A bill backed by members of the Black Caucus in the New Jersey legislature that would restore voting rights to prisoners and to people who are on parole or probation has made little progress.

In Florida, over 1 million people have signed petitions to place an amendment to the state constitution on the November ballot reinstating voting rights to those who have gone to prison on felony charges. Some 1.5 million people — more than 10 percent of the state’s population — are barred from voting. For African-Americans the figure is 23 percent.

In February, federal Judge Mark Walker ruled Florida’s lifetime ban on voting for those sent to prison on felony charges — part of the Florida constitution for 150 years — violates the U.S. Constitution’s protections against government interference with free association and speech, due process and equal protection under the law.

But at the end of April an appeals court granted Florida Gov. Rick Scott’s appeal for a temporary injunction on the ruling.

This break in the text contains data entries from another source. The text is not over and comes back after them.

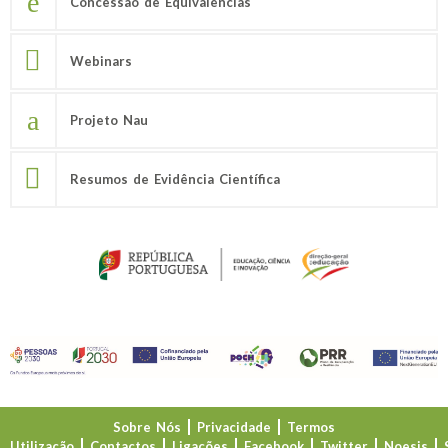
Concessão de Equivalências
Webinars
Projeto Nau
Resumos de Evidência Científica
Sobre Nós
Privacidade
Termos
Utilização
Contactos
Ligações
Facebook
Twitter
Noesis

In response, hundreds of people marched on the Capitol in Tallahassee April 26, demanding that ex-prisoners’ voting rights be restored and urging people to vote for the amendment changing the state constitution.

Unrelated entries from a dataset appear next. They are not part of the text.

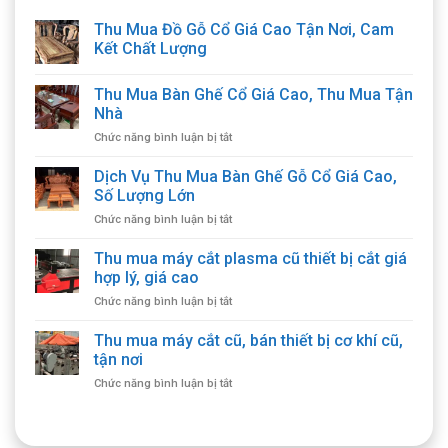
Thu Mua Đồ Gỗ Cổ Giá Cao Tận Nơi, Cam
Kết Chất Lượng
Thu Mua Bàn Ghế Cổ Giá Cao, Thu Mua Tận
Nhà
ở
Chức năng bình luận bị tắt
Thu
Mua
Dịch Vụ Thu Mua Bàn Ghế Gỗ Cổ Giá Cao,
Bàn
Số Lượng Lớn
Ghế
ở
Chức năng bình luận bị tắt
Cổ
Dịch
Giá
Vụ
Thu mua máy cắt plasma cũ thiết bị cắt giá
Cao,
Thu
Thu
hợp lý, giá cao
Mua
Mua
ở
Chức năng bình luận bị tắt
Bàn
Tận
Thu
Ghế
Nhà
mua
Thu mua máy cắt cũ, bán thiết bị cơ khí cũ,
Gỗ
máy
Cổ
tận nơi
cắt
Giá
ở
Chức năng bình luận bị tắt
plasma
Cao,
Thu
cũ
Số
mua
thiết
Lượng
máy
bị
Lớn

The Southern Poverty Law Center and the Mississippi Center for Justice have filed lawsuits charging that Mississippi’s ban on voting rights for felony prisoners released from jail is unconstitutional, arbitrary and discriminatory. Nearly 10 percent of the state’s adult population and 16 percent of African-Americans can’t vote because of this ban.

Anyone who loses their right to vote in Mississippi can only get it reinstated through a gubernatorial pardon or a special bill passed by the legislature. This rarely happens. Only 335 of 166,494 persons who completed their sentences between 2000 and 2015 had their rights restored, according to the Sentencing Project.

In New York people who did time on felony charges and are now out on probation can vote, but not those who are on parole. Gov. Andrew Cuomo, hoping to boost his chances for winning re-election in November, signed an executive order April 18 that would grant conditional pardons to up to 35,000 of those on parole, allowing them to vote.

New York State Senate Republican leader John Flanagan protested the change, complaining that Cuomo using an executive order, rather than going to the state house for a vote, is a “radical departure from the way legislation should be enacted.”

“No one should be denied the right to vote because they are in jail or on probation,” said John Studer, chairman of the Socialist Workers Party campaign committee. “From beginning to end, the capitalist rulers’ cops, courts, prisons and parole system exist to harass and intimidate working people. I join those fighting to win back the right to vote for all workers who have been thrown behind bars.”